[Data for this task Boundary: Start]
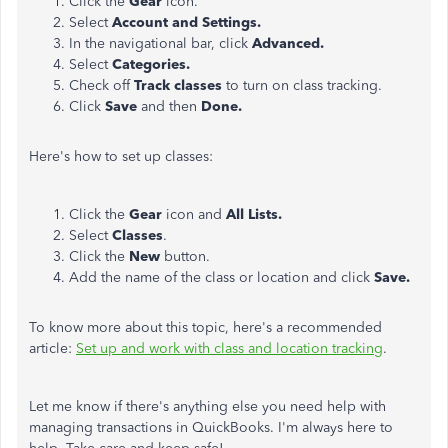
Click the
Gear
icon.
Select
Account and Settings.
In the navigational bar, click
Advanced.
Select
Categories.
Check off
Track classes
to turn on class tracking.
Click
Save
and then
Done.
Here's how to set up classes:
Click the
Gear
icon and
All Lists.
Select
Classes
.
Click the
New
button.
Add the name of the class or location and click
Save.
To know more about this topic, here's a recommended
article:
Set up and work with class and location tracking
.
Let me know if there's anything else you need help with
managing transactions in QuickBooks. I'm always here to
[Data for this task Boundary: End]
* The task: Pictures stay out. Print the lines of the records above exactly, from the first through the one with "Let me know".

* Your solution:
Click the
Gear
icon.
Select
Account and Settings.
In the navigational bar, click
Advanced.
Select
Categories.
Check off
Track classes
to turn on class tracking.
Click
Save
and then
Done.
Here's how to set up classes:
Click the
Gear
icon and
All Lists.
Select
Classes
.
Click the
New
button.
Add the name of the class or location and click
Save.
To know more about this topic, here's a recommended
article:
Set up and work with class and location tracking
.
Let me know if there's anything else you need help with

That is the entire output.